Douze administrateurs et 65 580 milliards de F CFA …
Cela pourrait ressembler au titre d’une « Télé Novelas »  à succès, dont sont très friands les ivoiriens,  mais cela reflète hélas une réalité beaucoup plus criante et incompréhensible. Faut-il le rappeler, la Côte d’Ivoire est le premier producteur mondial de cacao, avec 40% de part, la filière café cacao représente 40 % des recettes d’exportation et 20 % du PIB. Cela représente environ 3 769.6 Milliards de F CFA. Comment concevoir que toute cette manne financière soit gérée, administrée, par un conseil d’administration ? Cela est aberrant et relève plus d’une erreur managériale. Le Conseil café cacao est sous la tutelle du Ministère de l’Agriculture et du Ministère de l’Economie et Finances. Notons que ces deux (02) ministères constituent les chevilles ouvrières, à juste titre, de l’économie ivoirienne. Ne devraient-elles pas être « déchargées » du « poids » que constitue la gestion du Conseil café cacao ? Ce conseil ne devrait – il pas être autonome ?  L’Etat semble ne pas vouloir attendre les conclusions de l’enquête d’audit pour avoir les siennes.
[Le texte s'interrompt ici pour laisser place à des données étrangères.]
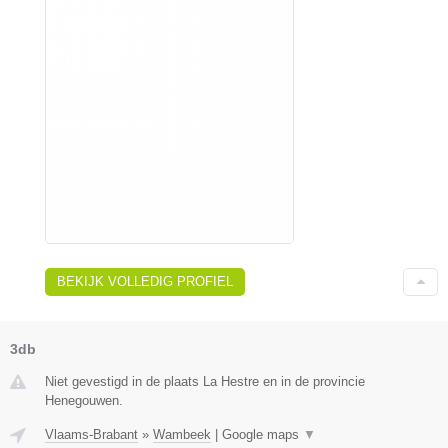
BEKIJK VOLLEDIG PROFIEL
3db
Niet gevestigd in de plaats La Hestre en in de provincie
Henegouwen.
Vlaams-Brabant
»
Wambeek
|
Google maps
▼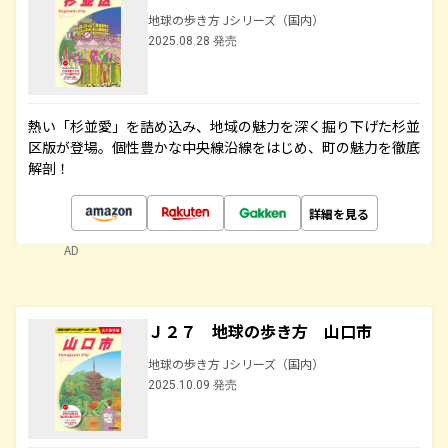
地球の歩き方 Jシリーズ（国内）
2025.08.28 発売
熱い「杉並愛」を詰め込み、地域の魅力を深く掘り下げた杉並
区版が登場。個性豊かな中央線沿線をはじめ、町の魅力を徹底
解剖！
詳細を見る
AD
Ｊ２７ 地球の歩き方 山口市
地球の歩き方 Jシリーズ（国内）
2025.10.09 発売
Le fonds a bel et bien « fondu ».
Si l’organe qui gère la filière était suffisamment autonome, la crise aurait  pu être « prévenue » en temps et en heure. Le gouvernement serait donc en train d’essayer de juguler une  crise, pas en train d’essayer de l’éteindre.  C’est donc un manque de structure de « sécurité » financières et économique au sein même du Conseil café cacao. A savoir donc une direction des affaires administratives et financières  qui s’attèlera à définir et à superviser la gestion administrative (procédures, fonctionnement, affaires juridiques, …) et financière (trésorerie, contrôle de gestion, …) du Conseil. Cette direction sera donc un outil essentiel pour accompagner le Conseil dans ses choix stratégiques. Service juridique, service de contrôle et de gestion, service comptable, … ne serons pas de trop pour assister le Conseil dans la gestion de la filière.  Il s’agit donc bien là d’un problème de management relatif au manque d’autonomie propre du Fonds. Ce problème prend ses racines en la « taille » du fonds. Il s’agirait donc de faire « grandir » cette structure afin de lui donner l’autonomie, les pouvoirs et les moyens que l’on doit donner à l’une de nos principales ressources budgétaires.  L’autonomie va donc permettre d’avoir une vision antérieure et non postérieure dans la gestion d’une crise. Le Conseil café cacao doit être transformé en Ministère du Café-cacao.
Que la Lumière soit …
Soyons un peu chauvin et moins à cheval sur les convenances déjà « Ministère du Café-Cacao » ça sonne bien. Et comme toutes institutions de la République, notre  Ministère du Café-Cacao devra avoir des obligations de transparence. Transparence, le mot est lâché. Quel mot sonne le mieux avec celui de gestion que la notion de transparence. Transparence déjà au niveau du choix des dirigeants du  Ministère du Café-Cacao. En l’état actuelle, douze (12) personnes, au demeurant honorables et compétentes, sont nommées par décret présidentiel.  Nous pensons que leur nomination aurait plus de poids si nos administrateurs passaient une audition auprès de l’assemblée nationale afin de faire éclater leur honorabilité, leur compétence et leur expérience dans le domaine de gestion du café-cacao.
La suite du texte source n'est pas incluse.